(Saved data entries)

↓↓↓

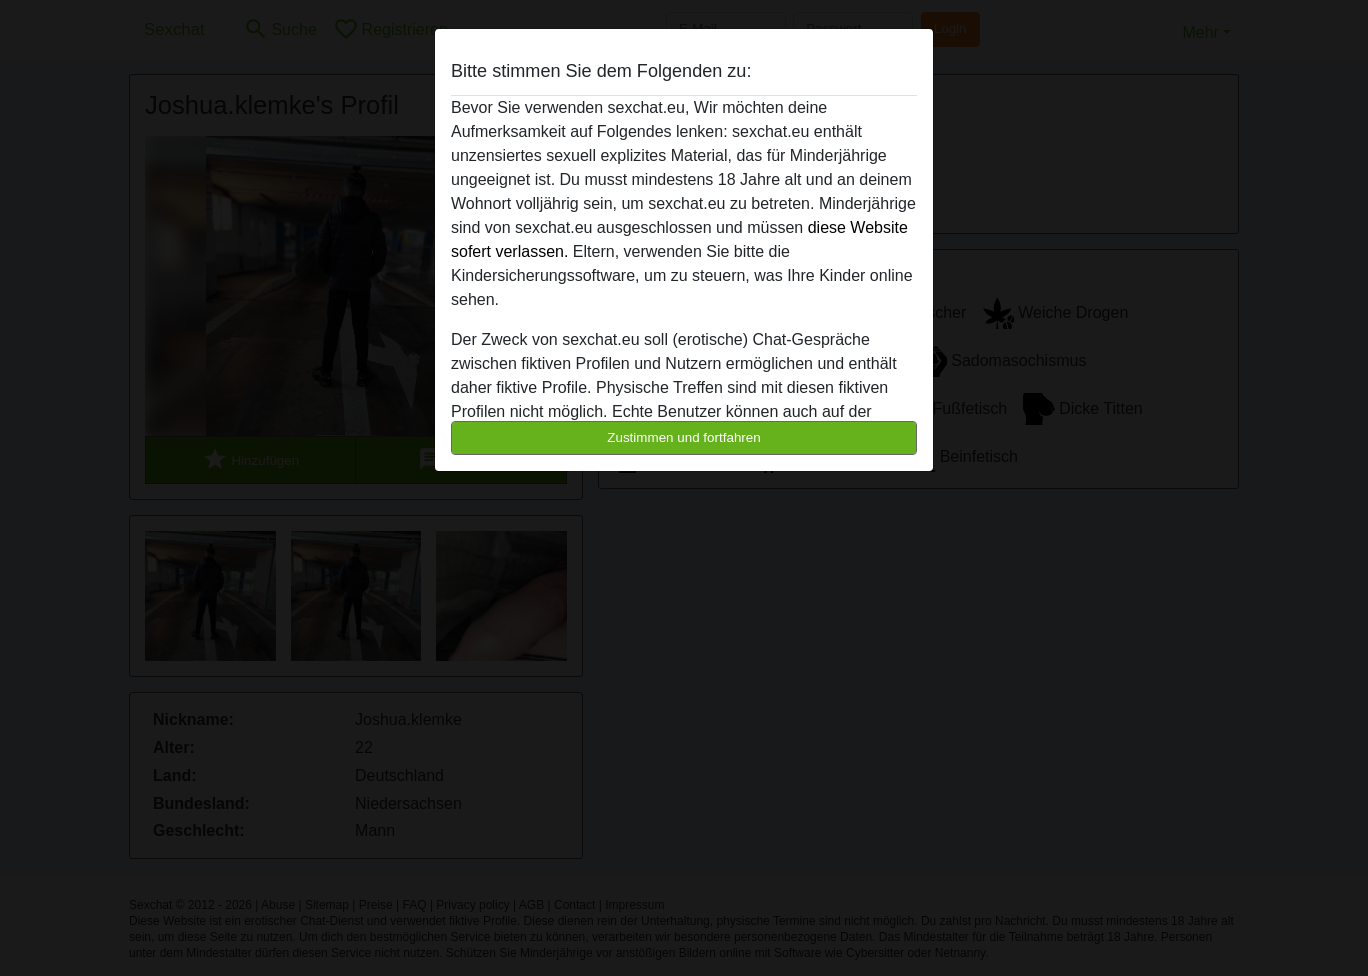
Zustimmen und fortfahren (684, 437)
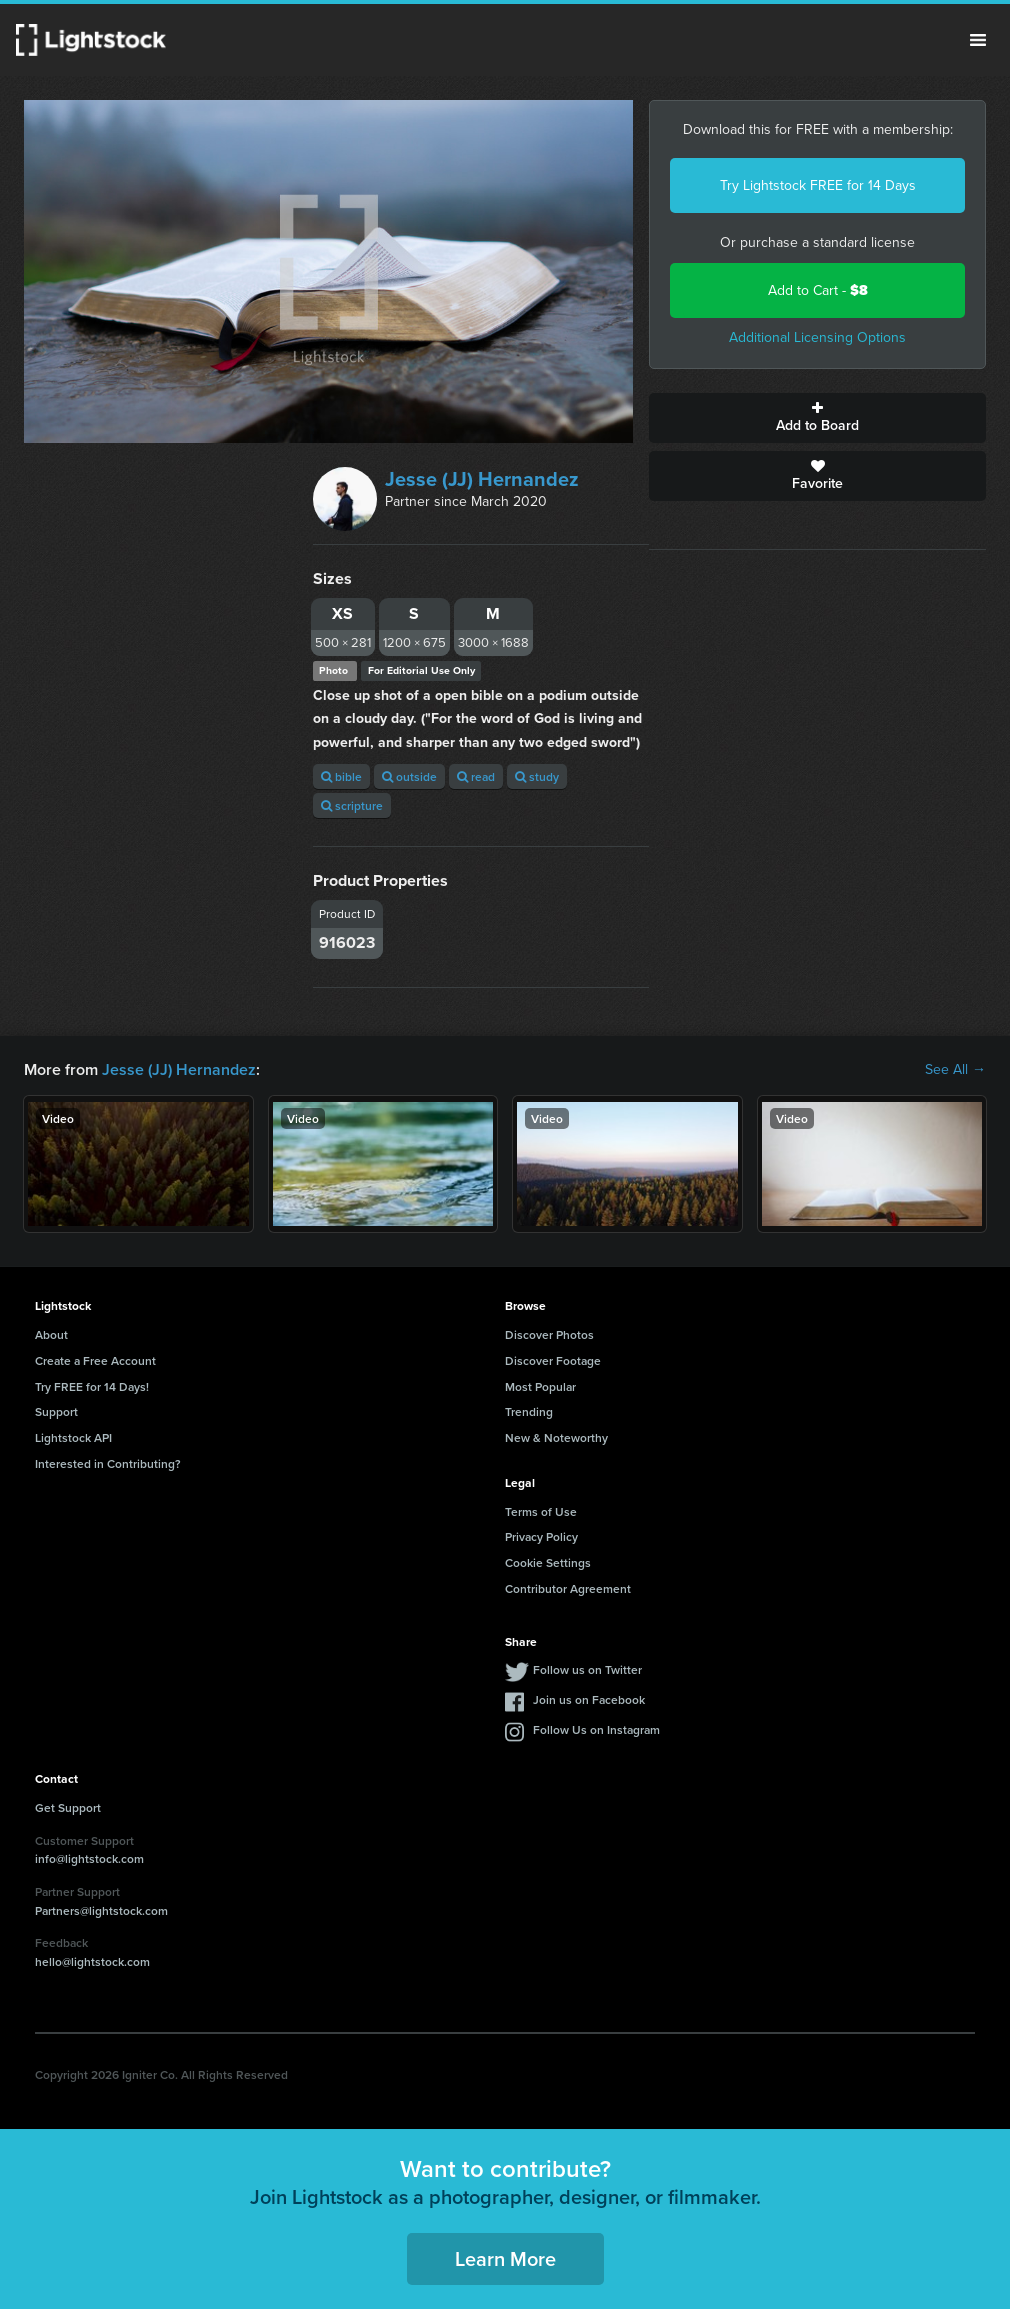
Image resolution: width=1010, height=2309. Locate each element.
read (476, 776)
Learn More (505, 2258)
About (51, 1334)
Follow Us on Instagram (596, 1729)
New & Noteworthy (556, 1437)
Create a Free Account (95, 1360)
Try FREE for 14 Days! (92, 1386)
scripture (352, 805)
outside (409, 776)
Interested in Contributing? (108, 1463)
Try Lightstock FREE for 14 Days (818, 185)
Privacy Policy (541, 1536)
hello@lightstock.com (92, 1961)
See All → (955, 1070)
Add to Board (817, 418)
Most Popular (540, 1386)
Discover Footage (553, 1360)
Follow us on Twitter (587, 1669)
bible (341, 776)
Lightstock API (73, 1437)
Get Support (68, 1807)
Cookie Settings (548, 1562)
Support (56, 1411)
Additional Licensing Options (817, 337)
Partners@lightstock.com (101, 1910)
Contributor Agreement (568, 1588)
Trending (529, 1411)
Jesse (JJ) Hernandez (482, 479)
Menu (978, 40)
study (537, 776)
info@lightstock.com (89, 1858)
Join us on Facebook (589, 1699)
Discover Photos (549, 1334)
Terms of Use (541, 1511)
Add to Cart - (818, 290)
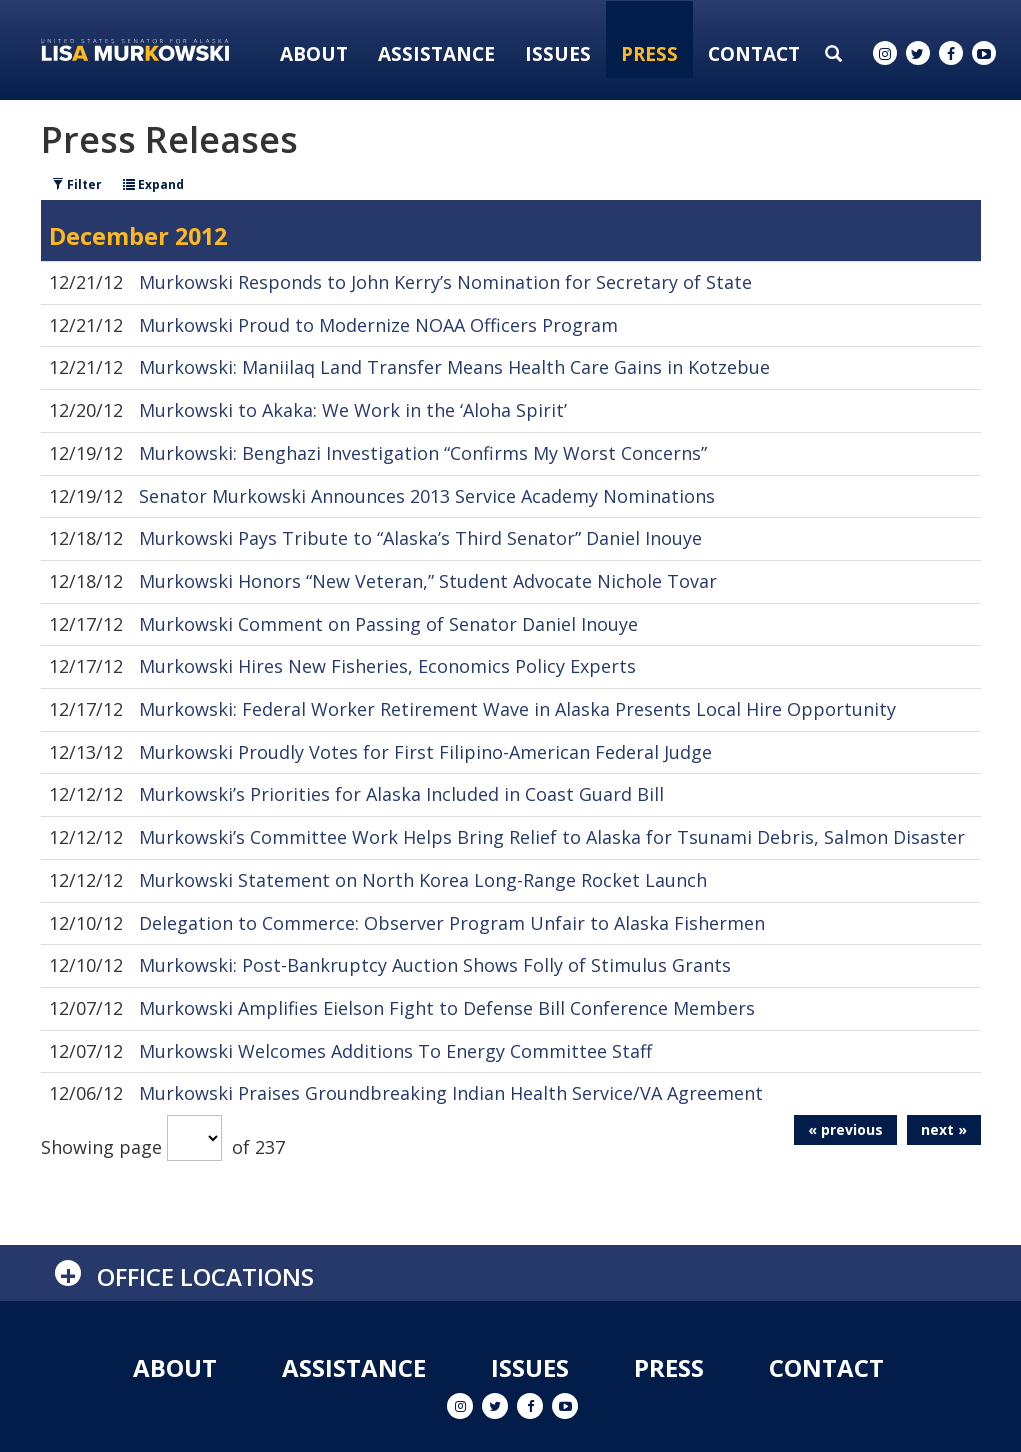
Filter (77, 184)
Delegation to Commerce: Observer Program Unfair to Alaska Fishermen (452, 923)
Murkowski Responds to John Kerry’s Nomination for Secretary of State (445, 282)
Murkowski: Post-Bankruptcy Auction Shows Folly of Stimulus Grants (435, 965)
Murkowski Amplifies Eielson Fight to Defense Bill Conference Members (447, 1008)
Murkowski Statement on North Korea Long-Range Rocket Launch (423, 880)
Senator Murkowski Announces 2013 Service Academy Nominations (427, 496)
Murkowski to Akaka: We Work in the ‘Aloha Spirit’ (353, 410)
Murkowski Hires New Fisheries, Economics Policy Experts (387, 666)
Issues (558, 54)
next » (944, 1129)
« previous (845, 1129)
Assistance (436, 54)
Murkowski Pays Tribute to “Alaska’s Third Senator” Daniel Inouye (420, 538)
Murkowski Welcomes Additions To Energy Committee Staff (395, 1051)
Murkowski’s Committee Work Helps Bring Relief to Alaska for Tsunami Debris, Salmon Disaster (552, 837)
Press (649, 54)
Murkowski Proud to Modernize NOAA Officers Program (378, 325)
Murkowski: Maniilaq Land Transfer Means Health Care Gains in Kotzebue (454, 367)
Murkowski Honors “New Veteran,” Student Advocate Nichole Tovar (428, 581)
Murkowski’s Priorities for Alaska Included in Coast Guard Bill (401, 794)
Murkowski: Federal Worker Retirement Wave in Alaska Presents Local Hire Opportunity (517, 709)
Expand (153, 184)
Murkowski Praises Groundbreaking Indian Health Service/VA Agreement (451, 1093)
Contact (754, 54)
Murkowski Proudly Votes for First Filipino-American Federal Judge (425, 752)
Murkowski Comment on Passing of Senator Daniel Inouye (388, 624)
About (314, 54)
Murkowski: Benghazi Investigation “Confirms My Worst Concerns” (423, 453)
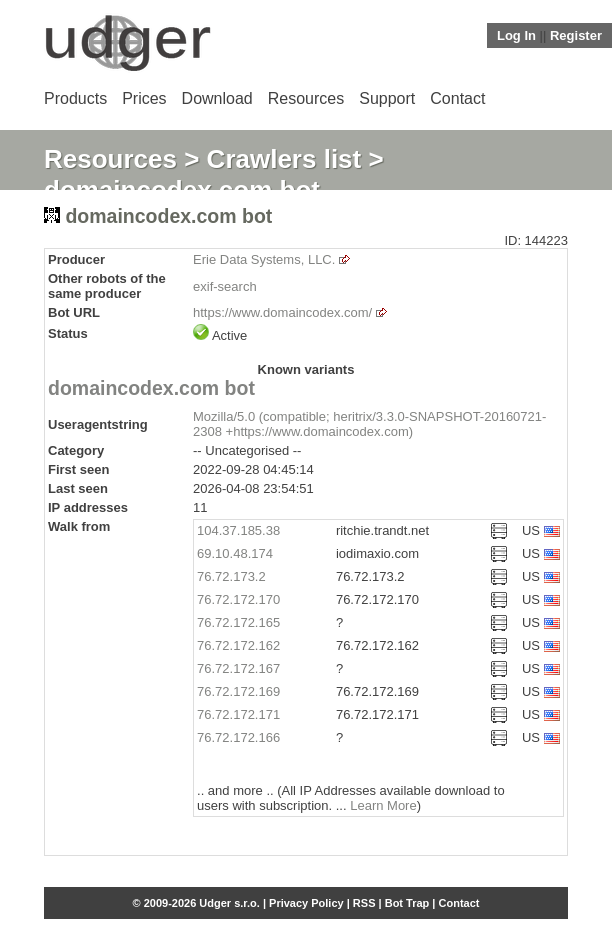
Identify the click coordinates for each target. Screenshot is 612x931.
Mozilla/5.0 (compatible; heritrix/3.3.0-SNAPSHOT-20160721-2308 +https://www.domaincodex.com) (369, 424)
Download (217, 98)
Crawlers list (284, 159)
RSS (364, 903)
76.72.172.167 (238, 668)
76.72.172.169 (238, 691)
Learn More (383, 805)
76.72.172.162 (238, 645)
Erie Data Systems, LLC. (264, 259)
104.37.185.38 (238, 530)
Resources (306, 98)
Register (576, 35)
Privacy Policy (306, 903)
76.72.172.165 (238, 622)
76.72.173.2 (231, 576)
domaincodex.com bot (151, 388)
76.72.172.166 (238, 737)
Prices (144, 98)
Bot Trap (407, 903)
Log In (516, 35)
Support (387, 98)
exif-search (225, 286)
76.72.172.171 (238, 714)
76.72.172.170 (238, 599)
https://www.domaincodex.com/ (282, 312)
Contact (457, 98)
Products (75, 98)
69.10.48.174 (235, 553)
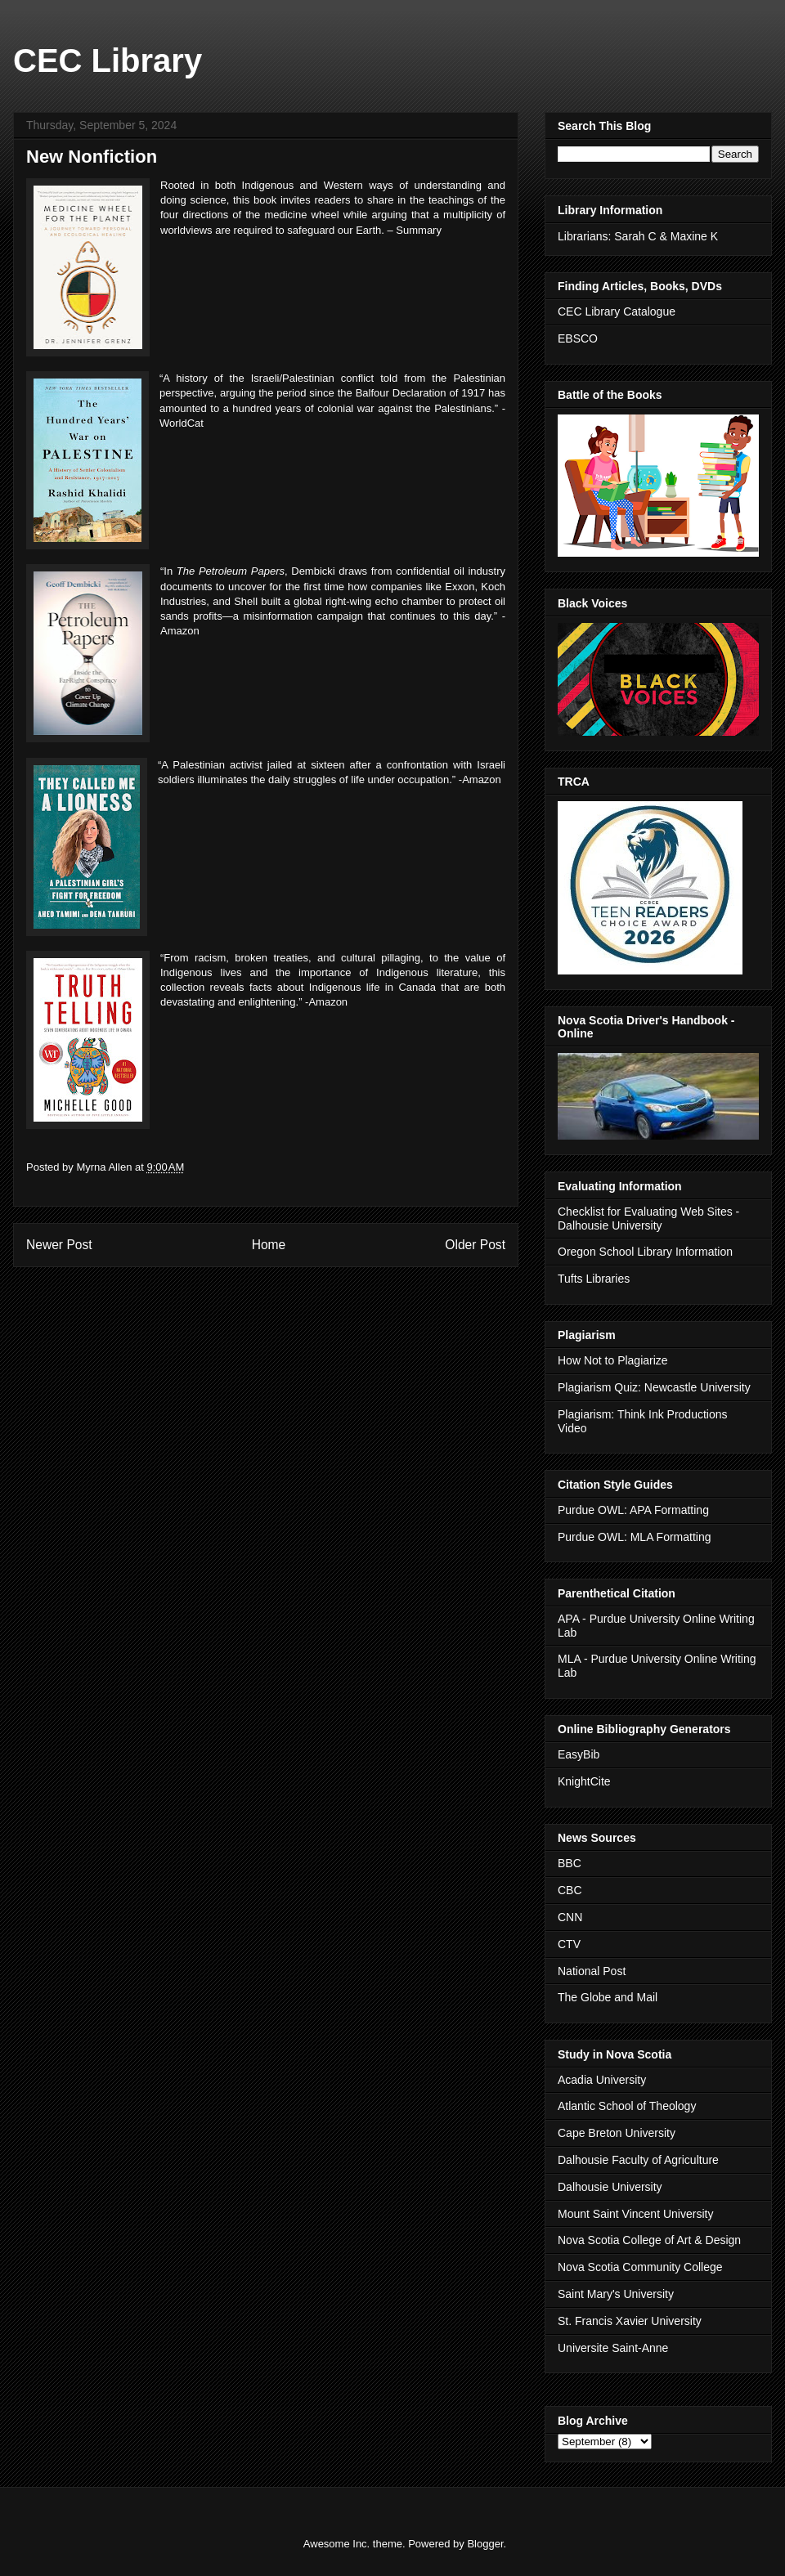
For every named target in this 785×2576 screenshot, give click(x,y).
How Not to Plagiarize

↑↑↑

## Exercise description
Among the lines above, repeat exactly those from the line with "outside (409, 776)" to the line with "Contributor Agreement (568, 1588)", counting both ends.

## Response
outside (409, 776)
Interested in Contributing? (108, 1463)
Try Lightstock FREE for 14 Days (818, 185)
Privacy Policy (541, 1536)
hello@lightstock.com (92, 1961)
See All → (955, 1070)
Add to Board (817, 418)
Most Popular (540, 1386)
Discover Footage (553, 1360)
Follow us on Twitter (587, 1669)
bible (341, 776)
Lightstock API (73, 1437)
Get Support (68, 1807)
Cookie Settings (548, 1562)
Support (56, 1411)
Additional Licensing Options (817, 337)
Partners@lightstock.com (101, 1910)
Contributor Agreement (568, 1588)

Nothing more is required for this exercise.